Ivry had been swimming around agitatedly while Dr. Lawrence was giving the injection. Now he said, in a low, anxious gabble, “There’s a boat coming. Put out that light, Doctor. Hide.”
After a very slight hesitation, Dr. Lawrence obeyed. He dropped the flashlight into his bag and stretched himself out on the dank sand in front of Madelaine—thinking, I suppose, that his neutral-colored clothing would be less visible than her whitish dress.
Almost immediately we heard the putt-putt of a motor, and a little while later a boat—the same boat that had been there earlier—tied up at the dock.
This time there were two men on her. As they were fastening the ropes, one of them said, “I thought I saw a light back under the dock.”
“Yeah, so did I,” answered the other. “Sometimes light shines down through the holes in the planking. Or maybe it was the eyes of a rat.”
“Must have been something like that,” the first man said. We heard him yawn. “Let’s have a can of beer before we go ashore.”

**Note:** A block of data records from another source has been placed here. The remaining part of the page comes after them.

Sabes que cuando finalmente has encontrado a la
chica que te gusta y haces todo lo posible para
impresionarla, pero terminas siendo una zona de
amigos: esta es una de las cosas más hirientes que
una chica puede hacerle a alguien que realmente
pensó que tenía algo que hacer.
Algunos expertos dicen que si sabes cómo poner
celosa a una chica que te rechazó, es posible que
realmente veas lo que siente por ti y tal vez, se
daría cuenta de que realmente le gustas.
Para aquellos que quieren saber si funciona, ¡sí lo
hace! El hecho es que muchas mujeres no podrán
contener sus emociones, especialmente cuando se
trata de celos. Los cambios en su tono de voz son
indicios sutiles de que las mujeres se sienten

They stood in the bow of the boat, drinking beer and talking desultorily, for an annoyingly long time. We were all impatient for them to go away, so Dr. Lawrence could get on with his treatment of Madelaine. But when they began to talk about the earthquake, we listened with more interest.

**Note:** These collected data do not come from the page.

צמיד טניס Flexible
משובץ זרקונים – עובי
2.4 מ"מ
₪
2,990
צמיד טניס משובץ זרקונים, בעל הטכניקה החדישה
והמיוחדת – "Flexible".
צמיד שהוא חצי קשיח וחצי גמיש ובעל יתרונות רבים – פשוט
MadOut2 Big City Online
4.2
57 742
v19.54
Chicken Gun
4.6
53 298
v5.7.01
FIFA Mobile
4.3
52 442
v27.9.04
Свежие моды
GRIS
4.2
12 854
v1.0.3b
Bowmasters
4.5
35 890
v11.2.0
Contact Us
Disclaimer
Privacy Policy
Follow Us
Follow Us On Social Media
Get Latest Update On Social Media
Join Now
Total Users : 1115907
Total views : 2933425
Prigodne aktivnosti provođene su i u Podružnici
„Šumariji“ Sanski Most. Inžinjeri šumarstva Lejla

“For a big quake, it didn’t kill many people,” the man who seemed to own the boat was saying. “Millions and millions of dollars’ worth of property damage, though. Suppose it had happened in the daytime on a working day! There’d have been thousands killed.”
“Yeah, the timing was lucky. Did it damage your house much?”
“Shook the chimney down, that was all. How about that four-plex you own?”
“It did a lot of damage, Bill, but I think the insurance company will cover most of it. Say, did you see that thing in the Chronicle gossip-column about the admiral?”
“No, what did it say?”
“Oh, that some navy big-shot had an idea about what caused the quake he was trying to sell his superiors on making public. It was headed, ‘The Softly-Flapping Admiral’.”
“I don’t see what could have caused the quake, except stresses building up in the earth.” There was a plop as he tossed his empty beer can in the water. “The air force is usually the goofy service, though. I wonder what the admiral meant.”